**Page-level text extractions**
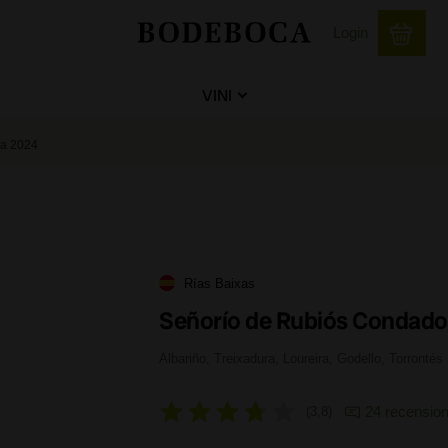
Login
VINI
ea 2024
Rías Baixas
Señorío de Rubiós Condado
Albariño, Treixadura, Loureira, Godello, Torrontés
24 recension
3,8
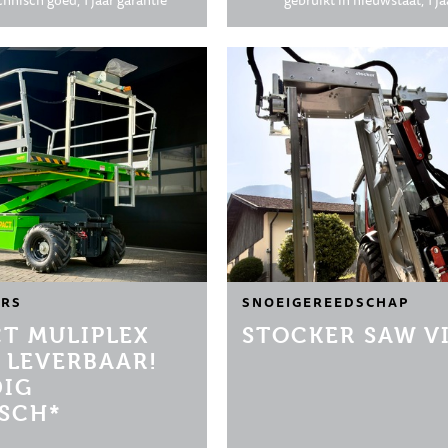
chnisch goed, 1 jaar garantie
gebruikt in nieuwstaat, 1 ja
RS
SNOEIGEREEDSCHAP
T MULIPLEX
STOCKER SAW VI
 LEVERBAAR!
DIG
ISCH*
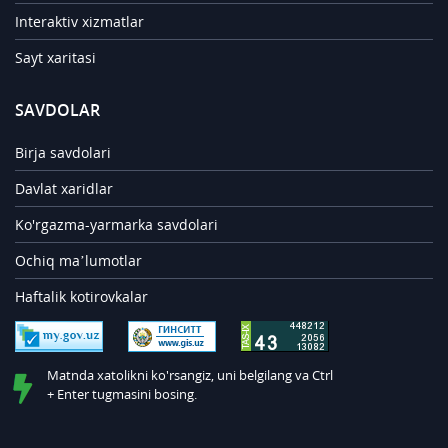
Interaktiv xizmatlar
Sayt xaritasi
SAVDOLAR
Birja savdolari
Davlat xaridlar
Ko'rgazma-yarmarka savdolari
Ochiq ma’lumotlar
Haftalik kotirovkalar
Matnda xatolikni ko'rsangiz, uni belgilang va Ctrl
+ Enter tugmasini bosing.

* * *

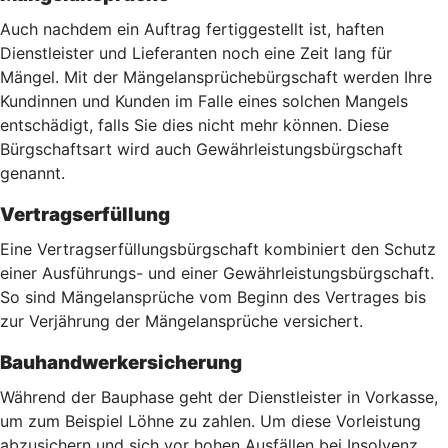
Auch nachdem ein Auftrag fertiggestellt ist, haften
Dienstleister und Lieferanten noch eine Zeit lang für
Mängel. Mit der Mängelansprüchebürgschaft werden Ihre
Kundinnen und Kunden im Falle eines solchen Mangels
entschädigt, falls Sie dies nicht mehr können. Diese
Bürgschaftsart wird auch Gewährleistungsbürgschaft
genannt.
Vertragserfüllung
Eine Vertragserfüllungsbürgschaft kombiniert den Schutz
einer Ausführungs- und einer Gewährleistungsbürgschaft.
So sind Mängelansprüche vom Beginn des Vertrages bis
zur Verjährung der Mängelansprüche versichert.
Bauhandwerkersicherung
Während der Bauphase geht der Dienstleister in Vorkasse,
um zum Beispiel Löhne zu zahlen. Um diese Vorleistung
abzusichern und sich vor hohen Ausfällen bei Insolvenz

**REQUIRED ACTION**
The answer must consist of every line from the entries above that contains the string "Dienstleister".

**RESPONSE BOX**
Dienstleister und Lieferanten noch eine Zeit lang für
Während der Bauphase geht der Dienstleister in Vorkasse,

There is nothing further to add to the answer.